The regal and delicious walnut is such a perfect way to add extra nutrition, flavor and crunch to a meal. Walnuts are highly revered for being a great source of omega-3 essential fatty aids. These fatty acids have been shown to yield numerous health benefits: protecting the heart, improving cognitive function, and reducing inflammatory effects of asthma, eczema, psoriasis, and rheumatoid arthritis. Walnuts contain ellagic acid, an antioxidant compound that provides cancer-fighting and immune system boosting properties.
Adding walnuts to the diet can help to improve cardiovascular health. Walnuts are an important source of monounsaturated fats-approximately 15% of the fat found in walnuts is healthful monounsaturated fat. Walnuts and pecans have the highest antioxidant content of the tree nuts, with walnuts delivers more than 20 mmol antioxidants per 3 ounces (100 grams).
Walnuts are unique among nuts because the fat in walnuts is primarily heart-healthy polyunsaturated, the source of important omega-3 fatty acids. Studies indicate that omega-3s lower cholesterol and protect against heart disease and stroke.
Selecting & Storing
When purchasing whole, unshelled walnuts, choose those that feel heavy for their size. Their shells should not be cracked, pierced or stained, as this is often a sign of mold development on the nutmeat.
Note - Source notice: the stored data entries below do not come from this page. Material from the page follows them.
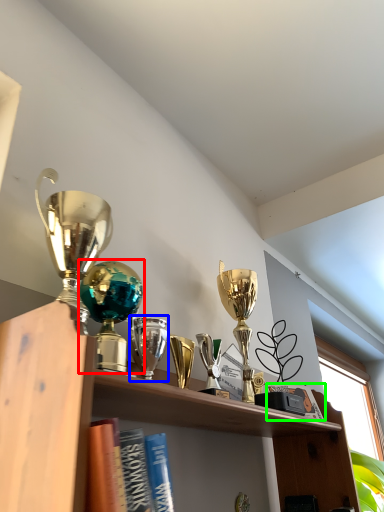 Question: Which is farther away from trophy (highlighted by a red box)? trophy (highlighted by a blue box) or book (highlighted by a green box)?

Choices:
 (A) trophy
 (B) book

Answer: (B) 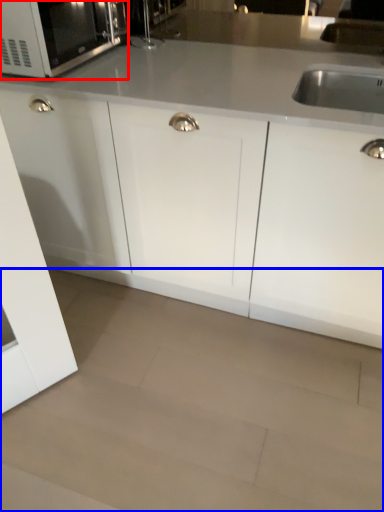 Question: Which object is closer to the camera taking this photo, microwave oven (highlighted by a red box) or granite (highlighted by a blue box)?

Choices:
 (A) microwave oven
 (B) granite

Answer: (B) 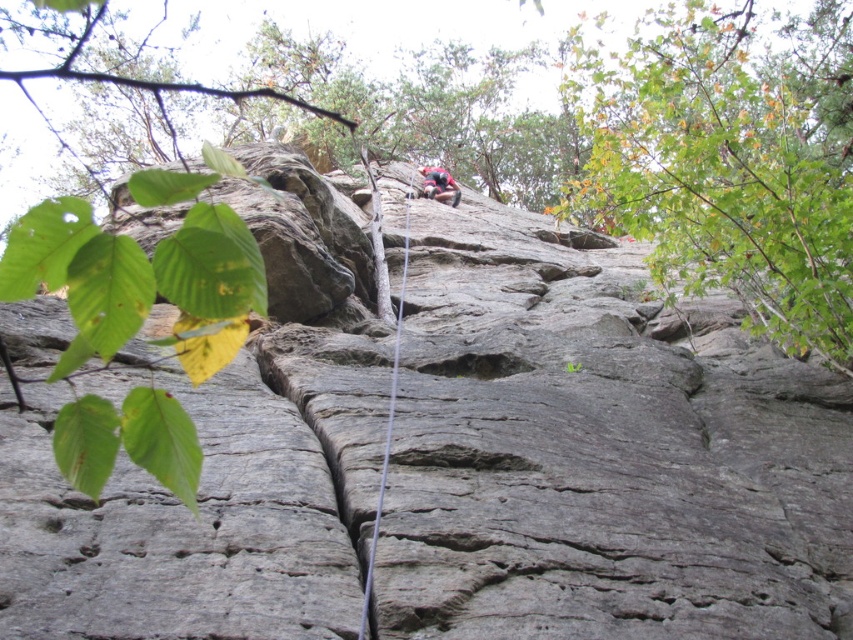 Who is taller, green leafy tree at upper right or reddish-brown climbing gear at center?

green leafy tree at upper right

Does green leafy tree at upper right have a lesser height compared to reddish-brown climbing gear at center?

No.

Is point (801, 273) positioned after point (426, 196)?

No.

Find the location of `green leafy tree at upper right`. green leafy tree at upper right is located at coordinates (729, 161).

Is gray/rough rope at center thinner than reddish-brown climbing gear at center?

Yes, gray/rough rope at center is thinner than reddish-brown climbing gear at center.

Who is higher up, gray/rough rope at center or reddish-brown climbing gear at center?

reddish-brown climbing gear at center

Between point (392, 410) and point (440, 168), which one is positioned in front?

Positioned in front is point (392, 410).

Find the location of a particular element. Image resolution: width=853 pixels, height=640 pixels. gray/rough rope at center is located at coordinates (386, 433).

Does green leafy tree at upper right have a lesser height compared to green leafy branch at upper left?

No.

How far apart are green leafy tree at upper right and green leafy branch at upper left?

green leafy tree at upper right and green leafy branch at upper left are 28.22 meters apart.

Who is more distant from viewer, (717, 19) or (3, 352)?

The point (717, 19) is more distant.

In order to click on green leafy tree at upper right in this screenshot , I will do `click(729, 161)`. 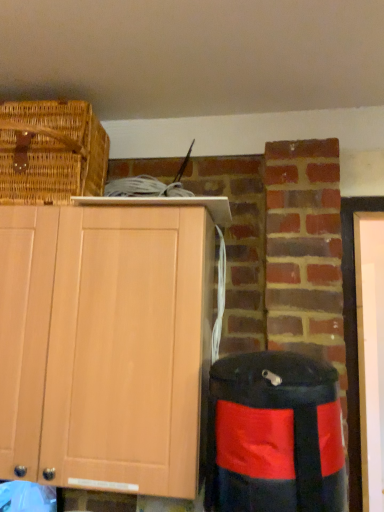 Measure the distance between black fabric trash bin/can at lower right and camera.

black fabric trash bin/can at lower right is 33.39 inches away from camera.

Identify the location of light wood cabinet at upper left. The width and height of the screenshot is (384, 512). coord(105,346).

Considering the sizes of objects light wood cabinet at upper left and woven brown picnic basket at upper left in the image provided, who is taller, light wood cabinet at upper left or woven brown picnic basket at upper left?

light wood cabinet at upper left.

Looking at this image, does light wood cabinet at upper left touch woven brown picnic basket at upper left?

No, light wood cabinet at upper left is not beside woven brown picnic basket at upper left.

Consider the image. Is black fabric trash bin/can at lower right taller or shorter than light wood cabinet at upper left?

In the image, black fabric trash bin/can at lower right appears to be shorter than light wood cabinet at upper left.

Who is smaller, black fabric trash bin/can at lower right or light wood cabinet at upper left?

With smaller size is black fabric trash bin/can at lower right.

Considering the positions of points (304, 428) and (35, 471), is point (304, 428) closer to camera compared to point (35, 471)?

Yes, it is in front of point (35, 471).

Is black fabric trash bin/can at lower right to the left of light wood cabinet at upper left from the viewer's perspective?

No, black fabric trash bin/can at lower right is not to the left of light wood cabinet at upper left.

Between light wood cabinet at upper left and black fabric trash bin/can at lower right, which one has more height?

Standing taller between the two is light wood cabinet at upper left.

From the picture: From the image's perspective, which one is positioned higher, light wood cabinet at upper left or black fabric trash bin/can at lower right?

light wood cabinet at upper left, from the image's perspective.

From a real-world perspective, relative to black fabric trash bin/can at lower right, is light wood cabinet at upper left vertically above or below?

light wood cabinet at upper left is above black fabric trash bin/can at lower right.

Which point is more forward, (x=71, y=296) or (x=250, y=473)?

The point (x=250, y=473) is more forward.

Can you tell me how much woven brown picnic basket at upper left and black fabric trash bin/can at lower right differ in facing direction?

The angular difference between woven brown picnic basket at upper left and black fabric trash bin/can at lower right is 0.0564 degrees.

Is the surface of woven brown picnic basket at upper left in direct contact with black fabric trash bin/can at lower right?

woven brown picnic basket at upper left and black fabric trash bin/can at lower right are clearly separated.

From a real-world perspective, which is physically above, woven brown picnic basket at upper left or black fabric trash bin/can at lower right?

In real-world perspective, woven brown picnic basket at upper left is above.

Identify the location of trash bin/can that appears below the woven brown picnic basket at upper left (from the image's perspective). The height and width of the screenshot is (512, 384). (274, 435).

Based on the photo, is woven brown picnic basket at upper left not inside light wood cabinet at upper left?

Indeed, woven brown picnic basket at upper left is completely outside light wood cabinet at upper left.

Is woven brown picnic basket at upper left with light wood cabinet at upper left?

No, woven brown picnic basket at upper left is not touching light wood cabinet at upper left.

Is woven brown picnic basket at upper left facing towards light wood cabinet at upper left?

No, woven brown picnic basket at upper left is not facing towards light wood cabinet at upper left.

Which of these two, woven brown picnic basket at upper left or light wood cabinet at upper left, is thinner?

light wood cabinet at upper left is thinner.

Would you say woven brown picnic basket at upper left is part of black fabric trash bin/can at lower right's contents?

No, black fabric trash bin/can at lower right does not contain woven brown picnic basket at upper left.

Can you confirm if black fabric trash bin/can at lower right is wider than woven brown picnic basket at upper left?

In fact, black fabric trash bin/can at lower right might be narrower than woven brown picnic basket at upper left.

Who is bigger, black fabric trash bin/can at lower right or woven brown picnic basket at upper left?

Bigger between the two is woven brown picnic basket at upper left.

Find the location of a particular element. The height and width of the screenshot is (512, 384). trash bin/can on the right of woven brown picnic basket at upper left is located at coordinates 274,435.

This screenshot has width=384, height=512. Find the location of `picnic basket behind the light wood cabinet at upper left`. picnic basket behind the light wood cabinet at upper left is located at coordinates (51, 152).

You are a GUI agent. You are given a task and a screenshot of the screen. Output one action in this format:
    pyautogui.click(x=<x>, y=<y>)
    Task: Click on the trash bin/can lying below the light wood cabinet at upper left (from the image's perspective)
    
    Given the screenshot: What is the action you would take?
    pyautogui.click(x=274, y=435)

Based on their spatial positions, is black fabric trash bin/can at lower right or light wood cabinet at upper left closer to woven brown picnic basket at upper left?

Based on the image, light wood cabinet at upper left appears to be nearer to woven brown picnic basket at upper left.

Looking at the image, which one is located closer to black fabric trash bin/can at lower right, woven brown picnic basket at upper left or light wood cabinet at upper left?

light wood cabinet at upper left lies closer to black fabric trash bin/can at lower right than the other object.

Consider the image. From the image, which object appears to be nearer to black fabric trash bin/can at lower right, light wood cabinet at upper left or woven brown picnic basket at upper left?

light wood cabinet at upper left.

From the image, which object appears to be farther from woven brown picnic basket at upper left, light wood cabinet at upper left or black fabric trash bin/can at lower right?

The object further to woven brown picnic basket at upper left is black fabric trash bin/can at lower right.

Estimate the real-world distances between objects in this image. Which object is closer to light wood cabinet at upper left, black fabric trash bin/can at lower right or woven brown picnic basket at upper left?

The object closer to light wood cabinet at upper left is black fabric trash bin/can at lower right.

Based on their spatial positions, is woven brown picnic basket at upper left or black fabric trash bin/can at lower right further from light wood cabinet at upper left?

Due to their high polyunsaturated fat content, walnuts are very perishable and care should be taken when storing them. Shelled walnuts should be stored in an airtight container and placed in the refrigerator, where they will keep for six months. I the freezer they will last for one year. Unshelled walnuts should preferably be stored in the refrigerator, although as long as you keep them in a cool, dry, dark place they will stay fresh for up to six months.
This is your Nutology is a nutshell! In future if you would like to refer to any of these you will find each type of nut categorized under "The Know Hows of Food" on the right sidebar. I hope you find it helpful for your baking, cooking or simply snacking satisfaction.
Looking for nutty recipes on WFLH:
Pecans: Chocolate Pecan Brownies
Walnuts: Carrot Coconut Walnut Apple Muffin
Hazelnuts: Rich Creamy Hazelnut Truffles
Pistachios: Apricot Pistachio Ice Cream
Almonds: Grilled Peach with Greek Honey Yogurt and Almonds
Cashews: Indian Carrot Halwa
Pecans/Walnuts: Sticky Nutty Cinnamon Buns
I'd like to thank Hilda of Saffron & Blueberry for her sweet and fantastic package. Hilda these are your pecans LOL!
After reading this post Hilda wrote to me and generously offered to send me some Pecans! I was thrilled - being a Daring Baker I guess Hilda knows how someone might feel a great emptiness when a certain product or item is not readily available! Thanks sweetie!